EXTRACTED DATA -
□ □ □ □ □ □ □

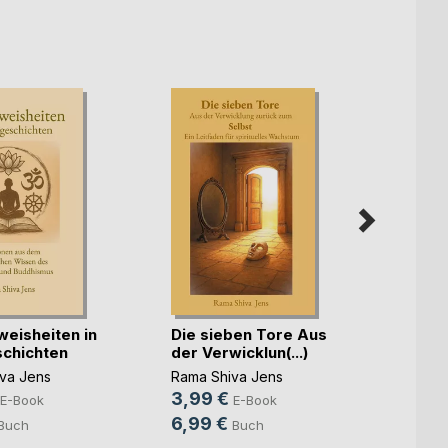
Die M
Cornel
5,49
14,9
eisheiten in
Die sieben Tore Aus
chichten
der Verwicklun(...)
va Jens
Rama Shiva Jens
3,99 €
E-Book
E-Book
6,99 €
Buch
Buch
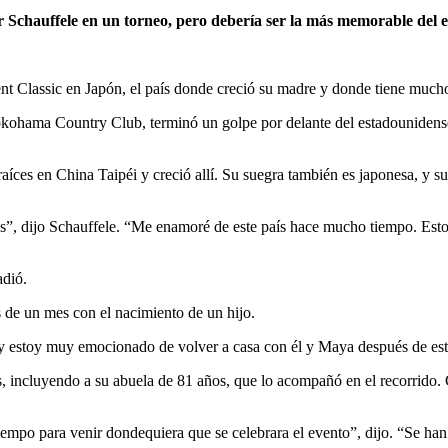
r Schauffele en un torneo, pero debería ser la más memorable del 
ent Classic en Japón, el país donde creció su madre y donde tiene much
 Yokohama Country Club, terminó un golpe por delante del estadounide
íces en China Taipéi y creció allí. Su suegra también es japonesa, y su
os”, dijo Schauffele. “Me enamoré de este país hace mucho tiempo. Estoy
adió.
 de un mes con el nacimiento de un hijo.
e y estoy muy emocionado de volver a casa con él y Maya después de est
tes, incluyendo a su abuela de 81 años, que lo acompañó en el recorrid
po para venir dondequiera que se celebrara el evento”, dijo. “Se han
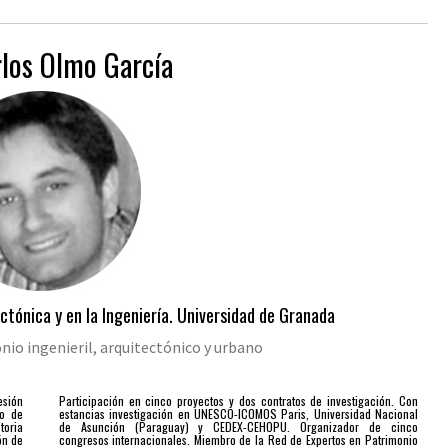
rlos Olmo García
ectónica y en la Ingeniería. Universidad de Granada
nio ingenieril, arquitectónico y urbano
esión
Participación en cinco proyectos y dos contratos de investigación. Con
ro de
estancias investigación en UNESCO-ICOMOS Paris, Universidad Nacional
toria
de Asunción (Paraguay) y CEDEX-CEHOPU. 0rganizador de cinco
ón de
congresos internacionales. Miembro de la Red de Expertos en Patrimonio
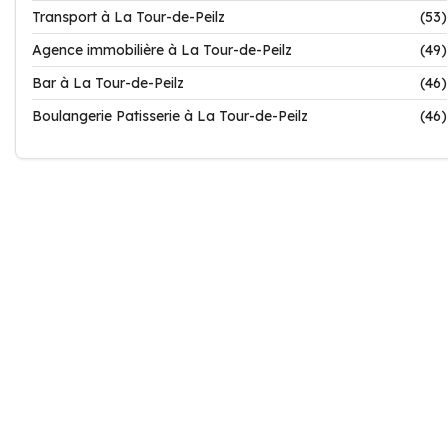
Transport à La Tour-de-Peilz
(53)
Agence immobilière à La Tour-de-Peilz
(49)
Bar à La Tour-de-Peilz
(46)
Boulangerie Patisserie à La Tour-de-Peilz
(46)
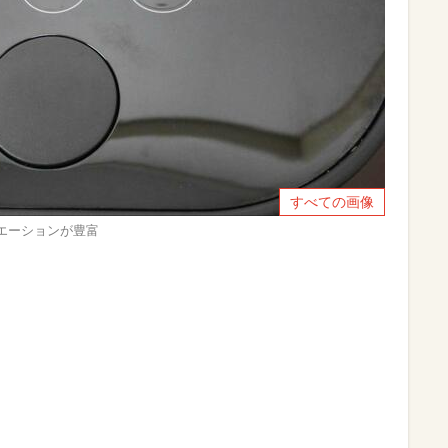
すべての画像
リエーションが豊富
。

□ □ □ □ □ □ □

PROBLEM DESCRIPTION - From the line containing "Rama Shiva Jens" down to the last line of the entries above, retype each line exactly as it stands, but skip the pictures.

TASK SOLUTION -
Rama Shiva Jens
3,99 €
E-Book
E-Book
6,99 €
Buch
Buch
r Schauffele en un torneo, pero debería ser la más memorable del 
ent Classic en Japón, el país donde creció su madre y donde tiene much
 Yokohama Country Club, terminó un golpe por delante del estadounide
íces en China Taipéi y creció allí. Su suegra también es japonesa, y su
os”, dijo Schauffele. “Me enamoré de este país hace mucho tiempo. Estoy
adió.
 de un mes con el nacimiento de un hijo.
e y estoy muy emocionado de volver a casa con él y Maya después de est
tes, incluyendo a su abuela de 81 años, que lo acompañó en el recorrid
po para venir dondequiera que se celebrara el evento”, dijo. “Se han
rlos Olmo García
ectónica y en la Ingeniería. Universidad de Granada
nio ingenieril, arquitectónico y urbano
esión
Participación en cinco proyectos y dos contratos de investigación. Con
ro de
estancias investigación en UNESCO-ICOMOS Paris, Universidad Nacional
toria
de Asunción (Paraguay) y CEDEX-CEHOPU. 0rganizador de cinco
ón de
congresos internacionales. Miembro de la Red de Expertos en Patrimonio
Transport à La Tour-de-Peilz
(53)
Agence immobilière à La Tour-de-Peilz
(49)
Bar à La Tour-de-Peilz
(46)
Boulangerie Patisserie à La Tour-de-Peilz
(46)
すべての画像
リエーションが豊富
。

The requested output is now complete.